Then more music. More sound. Eminem barks his paranoia as Chuck Knoblauch enters the batter’s box; later Frank Sinatra will croon when the game is over (“New York, New York,” which rang slightly hollow after the wins Saturday and Sunday, since the Mets are also from New York. Duh). The old disco anthem “YMCA” by the Village People plays after the fifth inning of every game when the grounds crew drags the infield. (I’m not sure what the point of that one is. Maybe it’s supposed to be evocative of some fantasy involving studly jocks showering in a locker room.) And the ever-present tap-tap-tap of the late-’70s synthesizer machine clacking over the loudspeakers.

Isn’t it ironic that all this sound-making occurs in the heart of the Bronx, the home of hip-hop? But Yankee Stadium is not a hip-hop kind of place. It’s a George Steinbrenner kind of place. A white turtleneck, blue blazer kind of place. And Yankee Stadium is hard rock. When the best closer in baseball, Mariano Rivera, strolls slowly to the mound in the late innings, “Enter Sandman” ices the air. It’s spooky because he’s spooky, like a jack-o’-lantern out to kill your ass.

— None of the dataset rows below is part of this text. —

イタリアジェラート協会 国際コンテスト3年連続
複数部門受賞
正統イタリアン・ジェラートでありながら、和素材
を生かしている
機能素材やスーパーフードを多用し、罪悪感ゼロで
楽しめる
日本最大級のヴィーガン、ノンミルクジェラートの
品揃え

For me, baseball is about gunslingers staring each other down. That was true big time in Game 2. The last time they had met, Roger Clemens had beaned Mike Piazza, hospitalizing him. On other occasions, Piazza has smacked homers off the future Hall of Famer. So now what happens? This is what makes baseball badass. See, if you think the hardest throwing muhfuh in baseball might mush your brains, it affects your concentration. So how tough is Mike Piazza? How intimidating is Roger Clemens? It’s not politically correct? But baseball is the game of Ty Cobb, a guy who used to sharpen his cleats before he tried to ram ‘em down your throat.

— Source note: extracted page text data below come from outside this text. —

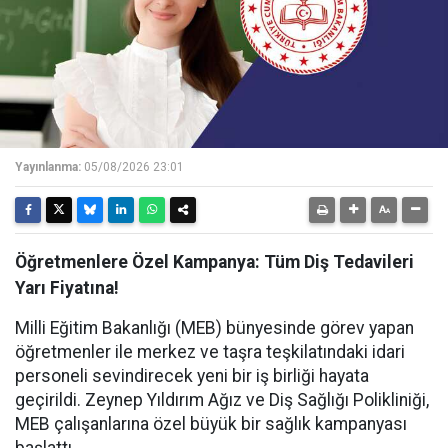
Yayınlanma:
05/08/2026 23:01
Öğretmenlere Özel Kampanya: Tüm Diş Tedavileri
Yarı Fiyatına!
Milli Eğitim Bakanlığı (MEB) bünyesinde görev yapan
öğretmenler ile merkez ve taşra teşkilatındaki idari
personeli sevindirecek yeni bir iş birliği hayata
geçirildi. Zeynep Yıldırım Ağız ve Diş Sağlığı Polikliniği,
MEB çalışanlarına özel büyük bir sağlık kampanyası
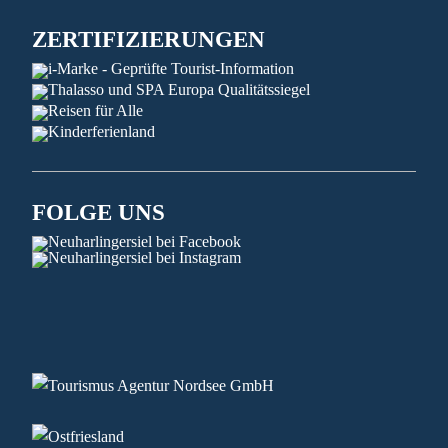
ZERTIFIZIERUNGEN
FOLGE UNS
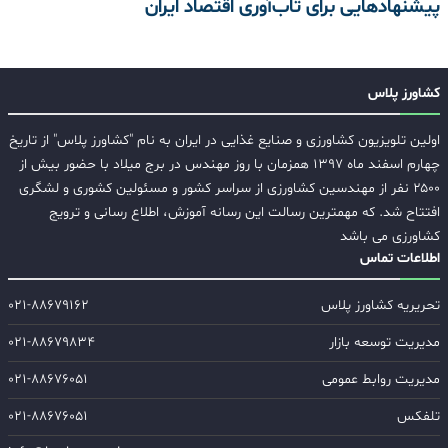
پیشنهادهایی برای تاب‌آوری اقتصاد ایران
کشاورز پلاس
اولین تلویزیون کشاورزی و صنایع غذایی در ایران به نام "کشاورز پلاس" از تاریخ
چهارم اسفند ماه ۱۳۹۷ همزمان با روز مهندس در برج میلاد با حضور بیش از
۲۵۰۰ نفر از مهندسین کشاورزی از سراسر کشور و مسئولین کشوری و لشگری
افتتاح شد. که مهمترین رسالت این رسانه آموزش، اطلاع رسانی و ترویج
کشاورزی می باشد
اطلاعات تماس
تحریریه کشاورز پلاس
۰۲۱-۸۸۶۷۹۱۶۲
مدیریت توسعه بازار
۰۲۱-۸۸۶۷۹۸۳۴
مدیریت روابط عمومی
۰۲۱-۸۸۶۷۶۰۵۱
تلفکس
۰۲۱-۸۸۶۷۶۰۵۱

Speaking of lunatics, my favorite Yankee team was the team of a couple of years back, the team that is still the heart of these Yanks: Paulie, Tino, Derek, Bernie, Scottie and Chuck. Driven and slightly imperfect. In those days there was also Daryl Strawberry with his problems. And David Wells, tattooed and overweight. And Chad Curtis leading the “God squad.” A “Dirty Dozen” kind of team. I always thought of cocky Derek Jeter in the smirky John Cassavetes role. And of course, Joe Torre as Lee Marvin, the only guy strong enough, tough enough, to pull this bunch of badly behaved lunatics together to win the prize.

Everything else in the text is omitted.